Ich hatte die für die Betroffenen erreichte Rechtssicherheit für gut befunden, dagegen die Implikationen, die darüber hinaus reichen für negativ.
Das kann ja wohl nicht der Maßstab für Ungleichbehandlungen sein. Negative Implikationen sind immer denkbar. Allerdings widerspricht es meinem Rechtsempfinden, einen Zustand der Diskriminierung damit zu begründen. Die Diskriminierten können weder etwas dafür, was andere so meinen, noch etwas dafür, dass wieder andere solche Meinungen als Ausdruck einer negativen Entwicklung deuten. Für sie konkret existiert eine Ungleichbehandlung.
Und diese Folgen gibt es bereits, wie man an den Statements sieht. Es gibt keine "Vielfalt der Geschlechter", sondern es gibt genau zwei Geschlechter, aus denen sich dann hin und wieder eine weder dem einen noch dem anderen zuzuordnende Mischform ergibt. Das ist eine biologische Tatsache und keine Wahnvorstellung. Deine Unterstellung bleibt also ohne Basis.
Welche Unterstellung?
Abgesehen davon hat Perdedor meiner Ansicht nach bereits deutlich dargelegt, dass wenn eine Person weder dem männlichen noch dem weiblichen Geschlecht zugeordnet werden kann, sie also zu einer dritten Gruppe gehören muss. Das sieht das BVerfG offensichtlich genauso.
Alles, was darüber hinausgeht, ist eine Sache des Kopfes, die man wie die Reinkarnation behandeln kann. Der Napoleon ist dabei eine weitere Unterstellung, denn es ist ein Unterschied, ob jemand sagt: Ich bin Napoleon (Basis der früheren Irrenwitze) oder behauptet, er sei die Inkarnation einer mittelalterlichen Magd oder einer ehemaligen Persönlichkeit. Sollte eigentlich verständlich sein, der Unterschied.
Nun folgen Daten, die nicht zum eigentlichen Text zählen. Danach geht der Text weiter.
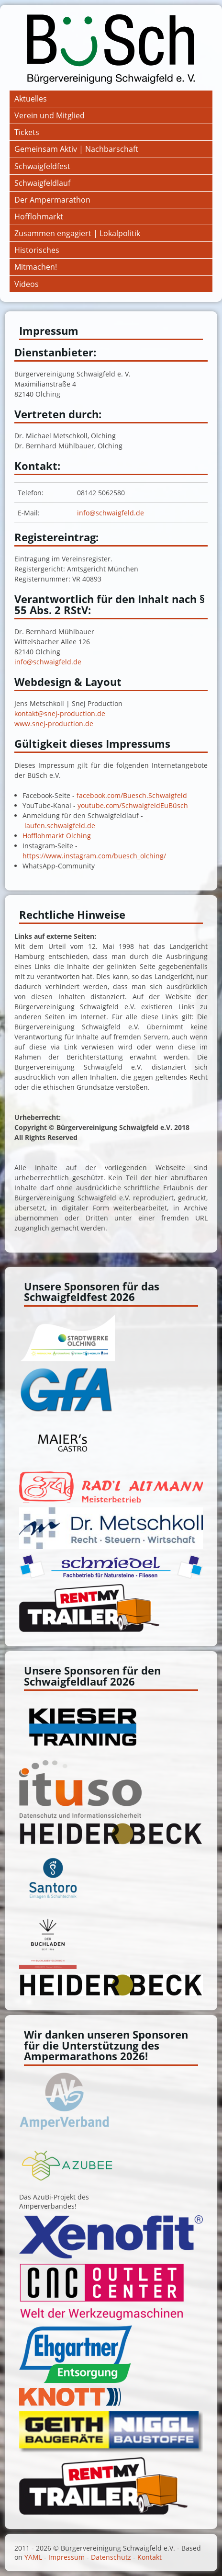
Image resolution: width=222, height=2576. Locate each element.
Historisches (36, 250)
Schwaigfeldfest (42, 166)
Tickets (26, 132)
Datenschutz (111, 2557)
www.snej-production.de (53, 723)
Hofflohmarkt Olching (56, 835)
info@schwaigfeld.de (110, 512)
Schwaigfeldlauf (42, 183)
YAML (33, 2557)
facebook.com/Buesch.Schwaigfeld (132, 795)
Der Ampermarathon (52, 199)
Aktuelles (30, 98)
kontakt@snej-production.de (59, 713)
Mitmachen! (35, 267)
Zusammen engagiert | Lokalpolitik (77, 233)
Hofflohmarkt (38, 216)
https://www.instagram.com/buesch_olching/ (94, 855)
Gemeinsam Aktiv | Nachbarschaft (76, 149)
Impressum (66, 2557)
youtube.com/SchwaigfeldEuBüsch (133, 805)
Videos (26, 284)
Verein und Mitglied (49, 115)
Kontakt (149, 2557)
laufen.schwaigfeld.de (59, 825)
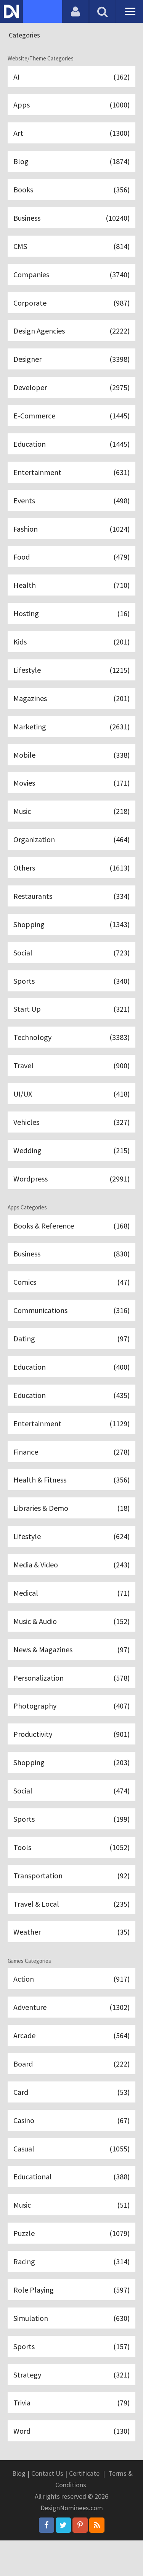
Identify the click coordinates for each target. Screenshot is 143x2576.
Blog (71, 162)
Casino (71, 2150)
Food (71, 564)
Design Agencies (71, 334)
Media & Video (71, 1586)
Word (71, 2466)
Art (71, 133)
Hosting (71, 621)
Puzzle (71, 2265)
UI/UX (71, 1109)
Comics (71, 1300)
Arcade (71, 2064)
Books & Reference (71, 1242)
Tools (71, 1873)
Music (71, 822)
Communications (71, 1328)
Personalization (71, 1701)
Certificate (84, 2508)
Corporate (71, 306)
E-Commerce (71, 420)
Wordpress (71, 1195)
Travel (71, 1080)
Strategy (71, 2408)
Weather (71, 1959)
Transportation (71, 1902)
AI (71, 76)
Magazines (71, 707)
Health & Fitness (71, 1500)
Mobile (71, 765)
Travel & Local (71, 1931)
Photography (71, 1730)
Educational (71, 2208)
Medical (71, 1615)
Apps (71, 105)
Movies (71, 793)
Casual (71, 2179)
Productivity (71, 1759)
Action (71, 2007)
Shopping (71, 937)
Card (71, 2122)
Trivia (71, 2437)
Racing (71, 2294)
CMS (71, 248)
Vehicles (71, 1137)
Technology (71, 1051)
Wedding (71, 1166)
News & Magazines (71, 1673)
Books (71, 191)
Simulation (71, 2351)
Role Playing (71, 2322)
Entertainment (71, 478)
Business (71, 220)
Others (71, 879)
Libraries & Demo (71, 1529)
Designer (71, 363)
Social (71, 965)
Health (71, 592)
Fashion (71, 535)
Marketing (71, 736)
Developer (71, 392)
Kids (71, 650)
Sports (71, 994)
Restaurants (71, 908)
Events (71, 506)
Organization (71, 851)
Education (71, 449)
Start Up (71, 1023)
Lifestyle (71, 678)
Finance (71, 1472)
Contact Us (47, 2508)
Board (71, 2093)
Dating (71, 1357)
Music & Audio (71, 1644)
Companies (71, 277)
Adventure (71, 2036)
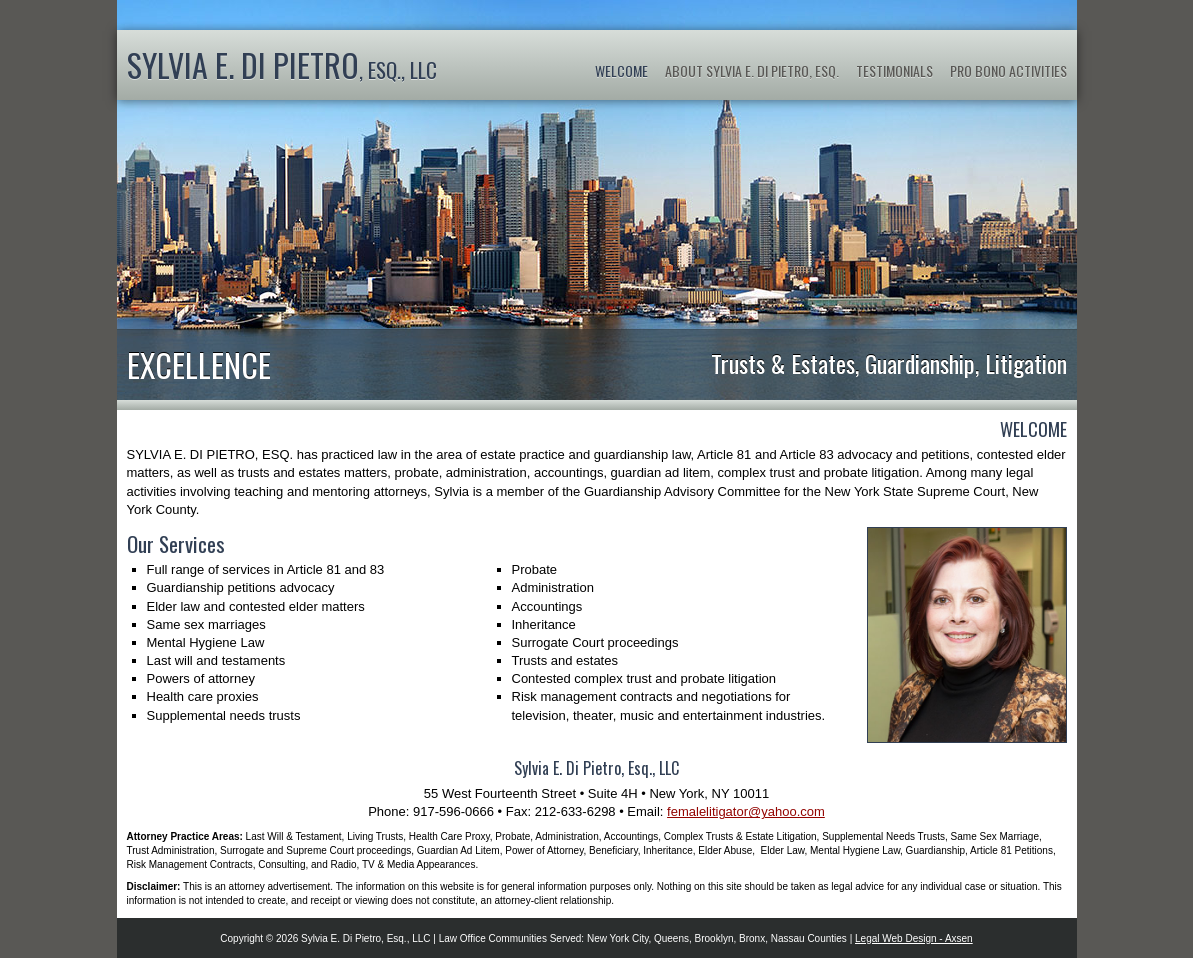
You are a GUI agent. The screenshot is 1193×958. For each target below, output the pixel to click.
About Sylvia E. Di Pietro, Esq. (752, 70)
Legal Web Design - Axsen (914, 938)
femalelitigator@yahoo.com (746, 811)
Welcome (621, 70)
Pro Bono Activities (1008, 70)
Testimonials (894, 70)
Nein, eigentlich nicht. Wer behauptet, er sei eine Inkarnation von dem und dem, und auf dieser Basis für sich eine Behandlung einfordert, als ob er der und der wirklich sei, verwischt die Grenzen zwischen der historischen Person und der Inkarnation. In der Folge beansprucht er ein eigenes und fremdes Verhalten so, als ob er tatsächlich der und der sei. Was das mit Intersexualität zu tun haben soll, bleibt allerdings schleierhaft.